Quelque part dans le temps
Plusieurs téléfilms permettent à la carrière
de scénaristes de Matheson de se poursuivre, empruntant
les chemins du Fantastique et de l'Horreur de l'époque.
Legend of Hell House (1973), pour la terreur liée au bâtiment,
Dracula la même année et Scream
of the Wolf (film
télévisé pour adolescents en manque de sensations
fortes). Mais c'est en 1980 que Matheson retrouve le succès
cinématographique avec le sublime Quelque
part dans le temps, adapté de son roman "Bid time return".
Jeannot Szwarc (la réalisatrice des Dents de la mer 2,
dont le troisième opus sera écrit par… Matheson
lui-même!) filme donc l'histoire du voyage dans le temps
d'un Christopher Reeves (tout auréolé du succès
de Superman) partageant une histoire d'amour avec une fille du
siècle passé.

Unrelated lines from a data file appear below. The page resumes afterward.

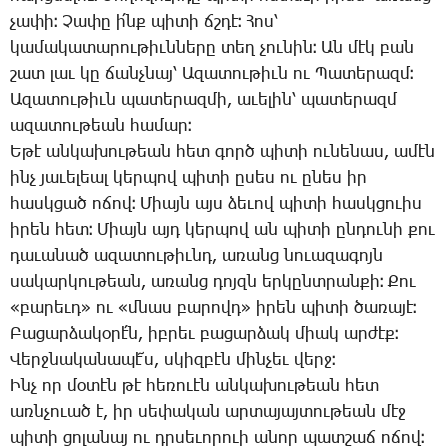
չա­փի։ ­Չա­փը ի՛նք պի­տի ճշդէ։ ­Հոս՝
կա­մա­կա­տա­րու­թիւն­նե­րը տեղ չու­նին։ Ան մէկ բան
շատ լաւ կը ճանչ­նայ՝ Ա­զա­տու­թիւն ու ­Պա­տե­րազմ։
Ա­զա­տու­թիւն պա­տե­րազ­մի, ա­ւե­լին՝ պա­տե­րազմ
ա­զա­տու­թեան հա­մար։
Ե­թէ ան­կա­խու­թեան հետ գործ պի­տի ու­նե­նաս, ա­մէն
ինչ յա­ւե­լեալ կեր­պով պի­տի ը­սես ու ը­նես իր
հասկ­ցած ո­ճով։ ­Միայն այս ձե­ւով պի­տի հասկ­ցո­ւիս
ի­րեն հետ։ ­Միայն այդ կեր­պով ան պի­տի ըն­դու­նի քու
դա­ւա­նած ա­զա­տու­թիւնդ, ա­ռանց նո­ւա­զա­գոյն
սա­կար­կու­թեան, ա­ռանց դոյզն եր­կընտ­րան­քի։ ­Քու
«բա­րեւդ» ու «մնաս բա­րովդ» ի­րեն պի­տի ծա­ռա­յէ։
­Բա­ցար­ձա­կօ­րէ՛ն, իբ­րեւ բա­ցար­ձակ միակ ար­ժէք։
­Վերջ­նա­կա­նա­պէ՜ս, սկիզ­բէն մին­չեւ վերջ։
Ինչ որ մօ­տէն թէ հե­ռո­ւէն ան­կա­խու­թեան հետ
առն­չո­ւած է, իր սե­փա­կան ար­տա­յայ­տու­թեան մէջ
պի­տի ցո­լա­նայ ու դրսե­ւո­րո­ւի ա­նոր պատ­շաճ ո­ճով։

Cette magnifique histoire fera couler
les larmes des salles qui se sont ruées en masse pour
assister à la délectation d'images romantiques,
d'amour impossible sur base d'un événement fantastique.

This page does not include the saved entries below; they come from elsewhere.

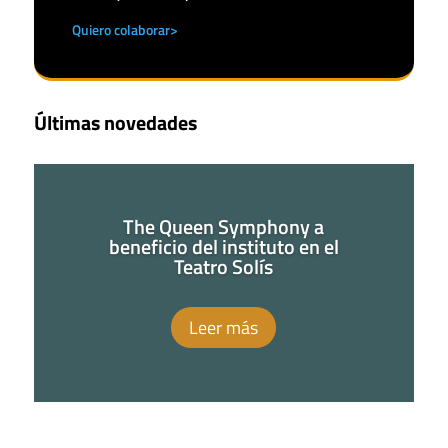
Quiero colaborar>
Últimas novedades
The Queen Symphony a
beneficio del instituto en el
Teatro Solís
Leer más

Spielberg fera encore appel à lui pour écrire
plusieurs histoires de sa série télévisée Amazing
stories, fort de son expérience sur les séries
Star Trek, La Quatrième Dimension (1985) ou encore The
Martian Chronicles (1979). A partir de ce moment, c'est-à-dire
en 1985, Matheson semble essoufflé et se retire quelque
peu de la scène cinématographique : seulement 4
scénarios écrits en pas moins de 13 ans, une gageure
pour celui qui sera à la base de 46 scénarios en
32 ans! Quoiqu'il en soit, son retour s'exprime de la plus belle
des façons avec What Dreams may
come, de Vincent Ward,
offrant à Robin Williams sa plus belle interprétation
dans cette histoire de fantômes dérivant dans un
univers paradisiaque à la recherche de la solution de
leur état. Une histoire profonde, décrivant tant
le paradis que l'enfer, parsemée d'effets spéciaux
d'une rare beauté. Un véritable petit bijou fantastique
!
 Le Sixième
Sens dans les pattes
L'année suivante, c'est le Festival du Film Fantastique
de Bruxelles qui s'extasie devant Hypnose (Stir of Echoes), avec
Kevin Bacon. Un excellent film, proposant une variation d'une
séance de spiritisme qui permet à l'ami Kevin de
devenir un réceptacle pour fantômes. Un très
bon film d'horreur dont la réputation sera malheureusement
entâchée par le succès d'un autre film de
fantômes sorti à la même époque, à savoir
le sublime Sixième Sens, de M. Night Shyamalan.
Quoiqu'il en soit, Richard Matheson aura
marqué le cinéma
fantastique et d'horreur d'une pierre blanche. Croyant dur comme
fer à l'adage "On n'est jamais aussi bien servi que
par soi-même", il préfèrera très
souvent écrire le scénario de ses propres histoires.
Certains pourront lui reprocher cet état de choses, étant
donné qu'il ne donne pas une vision différente
de celle qu'il exprime dans ses livres. Mais la déception
ne sera jamais au rendez-vous de cet auteur qui voue, en silence,
une admiration pour L'homme
qui rétrécit,
sa première adaptation. Ce n'est peut-être pas pour
rien qu'une nouvelle adaptation de son histoire, avec Eddie Murphy
dans le rôle titre, devrait fleurir sur nos écrans
cette année. En attendant l'adaptation (mais verra-t-elle
le jour ?) de Je suis une
légende, souvent
associée à James Cameron avec l'Autrichien de service
Schwarzy. Une chose est sûre : Richard Matheson a encore,
au cinéma, de beaux jours devant lui.